While Lancashire’s National Cyber ​​Force will bolster our already significant capacity in the digital realm.

But to truly succeed, we need to tap into the talents of our SMEs – the backbone of our economy. Last month’s inaugural report from the Joint Economic Data Hub showed that more than a fifth of defense procurement spending went to SMEs.

We believe we need to further increase this contribution if they are to help us lead our innovation revolution.

That’s why, in January, we released the SME Action Plan, which sets out plans to improve engagement with SMEs in the defense supply chain by accelerating technology diffusion and providing targeted investments to support innovation.

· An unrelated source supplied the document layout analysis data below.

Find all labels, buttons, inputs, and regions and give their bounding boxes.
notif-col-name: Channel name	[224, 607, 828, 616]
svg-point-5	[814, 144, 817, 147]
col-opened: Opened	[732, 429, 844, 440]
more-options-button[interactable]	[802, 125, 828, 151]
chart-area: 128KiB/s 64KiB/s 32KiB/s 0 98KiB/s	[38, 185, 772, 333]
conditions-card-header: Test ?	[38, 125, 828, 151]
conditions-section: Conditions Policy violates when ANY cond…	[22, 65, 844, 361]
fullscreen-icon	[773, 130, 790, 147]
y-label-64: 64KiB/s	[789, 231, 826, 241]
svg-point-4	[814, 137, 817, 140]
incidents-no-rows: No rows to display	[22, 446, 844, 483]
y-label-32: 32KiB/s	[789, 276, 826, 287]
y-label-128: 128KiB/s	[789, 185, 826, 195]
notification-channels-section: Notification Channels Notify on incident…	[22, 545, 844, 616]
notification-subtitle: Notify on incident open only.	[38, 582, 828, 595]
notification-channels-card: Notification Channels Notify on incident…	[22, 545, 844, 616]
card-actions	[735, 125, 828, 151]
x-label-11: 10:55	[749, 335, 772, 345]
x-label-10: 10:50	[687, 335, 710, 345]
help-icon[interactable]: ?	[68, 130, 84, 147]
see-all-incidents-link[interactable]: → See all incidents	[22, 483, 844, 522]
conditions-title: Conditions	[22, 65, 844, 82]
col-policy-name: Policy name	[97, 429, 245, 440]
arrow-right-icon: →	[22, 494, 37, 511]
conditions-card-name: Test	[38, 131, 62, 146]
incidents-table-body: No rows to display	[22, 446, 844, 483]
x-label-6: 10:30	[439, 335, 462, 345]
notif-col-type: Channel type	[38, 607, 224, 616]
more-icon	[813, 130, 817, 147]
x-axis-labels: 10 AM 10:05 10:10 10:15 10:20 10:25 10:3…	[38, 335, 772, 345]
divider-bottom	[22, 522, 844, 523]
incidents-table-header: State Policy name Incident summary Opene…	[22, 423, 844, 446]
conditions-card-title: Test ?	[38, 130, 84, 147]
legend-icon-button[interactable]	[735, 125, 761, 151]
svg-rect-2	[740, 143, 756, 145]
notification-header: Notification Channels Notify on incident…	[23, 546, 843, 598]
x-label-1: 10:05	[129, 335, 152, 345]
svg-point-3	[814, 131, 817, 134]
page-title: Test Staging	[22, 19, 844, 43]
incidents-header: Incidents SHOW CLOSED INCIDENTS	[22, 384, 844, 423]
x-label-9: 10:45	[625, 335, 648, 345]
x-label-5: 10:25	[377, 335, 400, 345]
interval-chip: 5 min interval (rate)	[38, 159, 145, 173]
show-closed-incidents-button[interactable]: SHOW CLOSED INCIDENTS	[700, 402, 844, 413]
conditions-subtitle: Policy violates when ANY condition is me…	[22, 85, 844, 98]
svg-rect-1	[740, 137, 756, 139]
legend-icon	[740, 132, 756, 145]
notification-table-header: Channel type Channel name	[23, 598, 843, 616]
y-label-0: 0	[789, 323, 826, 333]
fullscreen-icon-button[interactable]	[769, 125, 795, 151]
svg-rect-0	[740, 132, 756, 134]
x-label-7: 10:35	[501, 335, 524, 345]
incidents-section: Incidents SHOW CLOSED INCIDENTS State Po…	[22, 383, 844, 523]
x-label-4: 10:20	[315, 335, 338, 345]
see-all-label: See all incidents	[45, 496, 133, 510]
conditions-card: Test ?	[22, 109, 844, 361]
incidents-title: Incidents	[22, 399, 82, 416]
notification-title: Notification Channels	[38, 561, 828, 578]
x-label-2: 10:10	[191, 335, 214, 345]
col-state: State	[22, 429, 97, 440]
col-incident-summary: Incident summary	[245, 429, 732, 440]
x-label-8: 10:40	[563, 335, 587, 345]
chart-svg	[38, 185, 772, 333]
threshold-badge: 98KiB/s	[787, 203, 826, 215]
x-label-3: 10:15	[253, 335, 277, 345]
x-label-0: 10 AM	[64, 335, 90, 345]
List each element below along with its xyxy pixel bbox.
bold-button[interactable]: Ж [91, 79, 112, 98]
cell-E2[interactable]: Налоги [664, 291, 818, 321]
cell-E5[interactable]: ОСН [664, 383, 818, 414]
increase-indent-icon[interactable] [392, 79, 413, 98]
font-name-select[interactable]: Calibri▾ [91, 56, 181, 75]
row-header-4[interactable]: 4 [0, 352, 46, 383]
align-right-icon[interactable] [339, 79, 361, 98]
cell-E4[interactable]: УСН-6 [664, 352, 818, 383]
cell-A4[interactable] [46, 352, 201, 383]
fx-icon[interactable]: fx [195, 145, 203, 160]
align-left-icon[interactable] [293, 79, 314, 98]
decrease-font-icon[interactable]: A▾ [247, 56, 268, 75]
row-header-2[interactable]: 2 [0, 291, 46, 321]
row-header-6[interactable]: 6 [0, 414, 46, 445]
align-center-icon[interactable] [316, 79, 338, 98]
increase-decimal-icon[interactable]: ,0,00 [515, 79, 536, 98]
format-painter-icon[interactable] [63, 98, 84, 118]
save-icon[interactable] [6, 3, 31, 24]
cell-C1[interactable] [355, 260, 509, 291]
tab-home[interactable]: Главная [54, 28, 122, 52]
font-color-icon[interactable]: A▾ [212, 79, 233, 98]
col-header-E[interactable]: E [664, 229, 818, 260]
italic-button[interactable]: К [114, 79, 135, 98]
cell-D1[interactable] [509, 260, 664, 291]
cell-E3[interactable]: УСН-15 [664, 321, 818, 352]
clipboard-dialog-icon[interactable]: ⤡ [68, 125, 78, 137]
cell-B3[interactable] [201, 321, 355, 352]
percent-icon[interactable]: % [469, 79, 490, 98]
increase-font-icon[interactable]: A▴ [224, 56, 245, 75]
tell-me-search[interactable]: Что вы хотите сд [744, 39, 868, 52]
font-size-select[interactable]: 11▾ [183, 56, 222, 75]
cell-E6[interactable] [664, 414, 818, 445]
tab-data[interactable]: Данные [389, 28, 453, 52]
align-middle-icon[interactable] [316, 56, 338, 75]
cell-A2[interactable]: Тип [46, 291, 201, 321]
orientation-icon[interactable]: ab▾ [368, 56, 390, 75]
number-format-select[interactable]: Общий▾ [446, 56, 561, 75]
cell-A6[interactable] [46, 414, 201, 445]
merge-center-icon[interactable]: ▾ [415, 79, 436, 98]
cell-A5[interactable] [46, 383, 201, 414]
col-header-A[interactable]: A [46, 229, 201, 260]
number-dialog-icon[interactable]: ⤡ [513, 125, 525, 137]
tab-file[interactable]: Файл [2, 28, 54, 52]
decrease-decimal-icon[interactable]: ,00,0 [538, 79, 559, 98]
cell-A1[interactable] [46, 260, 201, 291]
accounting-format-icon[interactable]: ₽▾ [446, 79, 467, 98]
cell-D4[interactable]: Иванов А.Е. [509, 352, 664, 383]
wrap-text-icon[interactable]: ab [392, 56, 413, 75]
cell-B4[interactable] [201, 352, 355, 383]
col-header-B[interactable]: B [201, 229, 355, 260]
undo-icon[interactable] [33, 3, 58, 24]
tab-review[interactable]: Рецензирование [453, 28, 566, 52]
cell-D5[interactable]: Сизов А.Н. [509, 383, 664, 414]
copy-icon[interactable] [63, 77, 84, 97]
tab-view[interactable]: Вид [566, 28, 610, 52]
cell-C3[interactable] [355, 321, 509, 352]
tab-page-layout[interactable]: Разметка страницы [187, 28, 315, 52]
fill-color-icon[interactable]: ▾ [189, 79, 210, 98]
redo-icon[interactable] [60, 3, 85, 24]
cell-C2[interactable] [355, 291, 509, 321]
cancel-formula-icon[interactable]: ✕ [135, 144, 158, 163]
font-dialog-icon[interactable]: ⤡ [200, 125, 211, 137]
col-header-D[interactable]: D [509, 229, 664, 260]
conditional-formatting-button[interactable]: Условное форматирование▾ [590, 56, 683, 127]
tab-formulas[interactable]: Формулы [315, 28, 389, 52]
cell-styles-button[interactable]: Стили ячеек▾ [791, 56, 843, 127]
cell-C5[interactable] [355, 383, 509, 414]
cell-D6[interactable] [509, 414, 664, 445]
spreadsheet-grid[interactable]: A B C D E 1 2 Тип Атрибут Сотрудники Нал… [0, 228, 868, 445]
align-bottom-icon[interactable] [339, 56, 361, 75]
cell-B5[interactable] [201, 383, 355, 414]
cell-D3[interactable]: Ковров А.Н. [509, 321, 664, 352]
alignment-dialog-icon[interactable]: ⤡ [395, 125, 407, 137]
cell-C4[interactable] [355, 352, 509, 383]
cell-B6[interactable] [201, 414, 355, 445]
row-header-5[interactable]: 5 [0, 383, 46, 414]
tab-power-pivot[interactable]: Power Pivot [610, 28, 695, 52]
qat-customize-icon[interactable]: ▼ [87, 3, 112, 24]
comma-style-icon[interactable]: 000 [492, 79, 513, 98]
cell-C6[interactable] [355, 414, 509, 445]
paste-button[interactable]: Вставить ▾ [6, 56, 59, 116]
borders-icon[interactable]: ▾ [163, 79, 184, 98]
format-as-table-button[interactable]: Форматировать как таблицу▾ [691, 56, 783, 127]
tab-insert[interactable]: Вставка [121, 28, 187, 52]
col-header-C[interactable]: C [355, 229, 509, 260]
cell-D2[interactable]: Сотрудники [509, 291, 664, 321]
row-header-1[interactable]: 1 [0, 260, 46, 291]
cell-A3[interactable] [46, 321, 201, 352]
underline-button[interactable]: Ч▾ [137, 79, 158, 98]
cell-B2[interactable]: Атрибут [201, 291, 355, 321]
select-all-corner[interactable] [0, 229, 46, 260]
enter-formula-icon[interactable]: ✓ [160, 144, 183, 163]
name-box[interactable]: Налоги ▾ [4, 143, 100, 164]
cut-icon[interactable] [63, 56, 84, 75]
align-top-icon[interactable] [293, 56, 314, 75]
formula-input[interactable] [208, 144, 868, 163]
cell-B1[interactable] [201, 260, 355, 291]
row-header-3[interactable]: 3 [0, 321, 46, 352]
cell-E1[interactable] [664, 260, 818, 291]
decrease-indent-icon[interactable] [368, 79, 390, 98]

We also created an SME-specific working group within the Defense Supplier Forum, which increases access to opportunities and improves how we measure and report SME engagement.

And our Defense and Security Accelerator (DASA) helps turn private sector innovation into military capability, with defense innovation loans to SMEs to help bring their products to market.

These relationships are further strengthened at the local level through our new network of regional defense and security clusters that enable industry and government to share ideas and work together, driving collaboration and commercialization across the supply chain. ‘supply.

And the pilot center of the South-West is already a hit with 140 registered organizations, including 90 SMEs, 45 of which have never worked with Defense.

Importantly, successful innovation will also help strengthen leading UK companies in export markets, where the demand for defense services in an increasingly competitive world is growing.

The third pillar of DSIS that is fundamental to our procurement approach is social value.

At the beginning of this speech, I mentioned the enormous benefits that Defense brings to all regions of the country.

We need to make sure that with every Defense purchase we ask the larger strategic question of what we can gain as a country on top of great kit.

We recognize that our defense industry ashore has strategic value in itself.

To ensure that we get the most out of our new model, we have created a Social Value Center of Expertise, which will generate added value for defense and the wider economy by integrating social value into the acquisition.

So these are three pillars of the DSIS that are designed to make our supply and supply chains faster, more innovative and more socially useful. But since today’s theme is about building back better together, let me end by reversing the tables.

After all, I’m sure many of you in the room have enterprising and innovative solutions to some of the challenges I’ve outlined. And maybe even more answers to the ones I don’t have.

So as you go and make the most of today’s conference, please consider how you would get the most out of your partnership with the government.

What more can you do to collaborate on research and development with us?

How can we encourage companies with niche skills that might not be part of the existing defense supply chain to join us?

How could you contribute to a defense and security cluster on your territory?

What additional support would you like to see from the government when it comes to exporting?

How can we keep manufacturing lines open throughout the life of a rig so we can ramp up production when needed?

These are just a few questions that we will be tackling in the years to come and I would love to hear your answers.

If recent events have taught us anything, it’s that success, from the battlefield to the boardroom, depends on working together.

So thank you for coming and listening today and I look forward to working with you and continuing to keep our country safe.